→ **Data to use**:
........
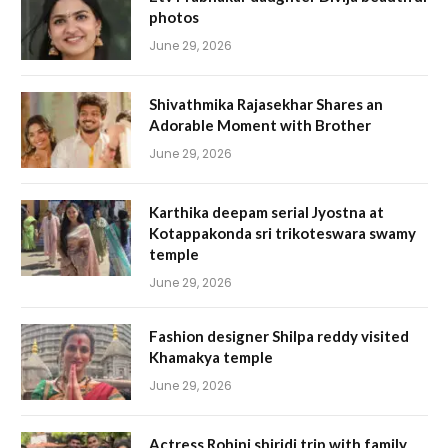
photos
June 29, 2026
Shivathmika Rajasekhar Shares an
Adorable Moment with Brother
June 29, 2026
Karthika deepam serial Jyostna at
Kotappakonda sri trikoteswara swamy
temple
June 29, 2026
Fashion designer Shilpa reddy visited
Khamakya temple
June 29, 2026
Actress Rohini shiridi trip with family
........
→ **What to produce**: The whole listing should be transcribed exactly, though its pictures must be left out.

→ **Answer to this exercise**:
photos
June 29, 2026
Shivathmika Rajasekhar Shares an
Adorable Moment with Brother
June 29, 2026
Karthika deepam serial Jyostna at
Kotappakonda sri trikoteswara swamy
temple
June 29, 2026
Fashion designer Shilpa reddy visited
Khamakya temple
June 29, 2026
Actress Rohini shiridi trip with family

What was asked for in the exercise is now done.